WHAT THE TASK REQUIRES:
Pick out the lines in the listing below that contain the word "Refrigerator" and copy them.

TASK INPUT:
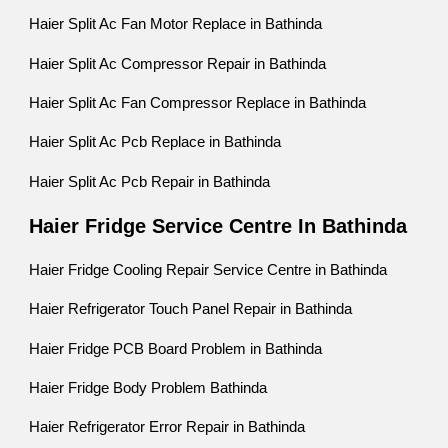
Haier Split Ac Fan Motor Replace in Bathinda
Haier Split Ac Compressor Repair in Bathinda
Haier Split Ac Fan Compressor Replace in Bathinda
Haier Split Ac Pcb Replace in Bathinda
Haier Split Ac Pcb Repair in Bathinda
Haier Fridge Service Centre In Bathinda
Haier Fridge Cooling Repair Service Centre in Bathinda
Haier Refrigerator Touch Panel Repair in Bathinda
Haier Fridge PCB Board Problem in Bathinda
Haier Fridge Body Problem Bathinda
Haier Refrigerator Error Repair in Bathinda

RESULT BELOW:
Haier Refrigerator Touch Panel Repair in Bathinda
Haier Refrigerator Error Repair in Bathinda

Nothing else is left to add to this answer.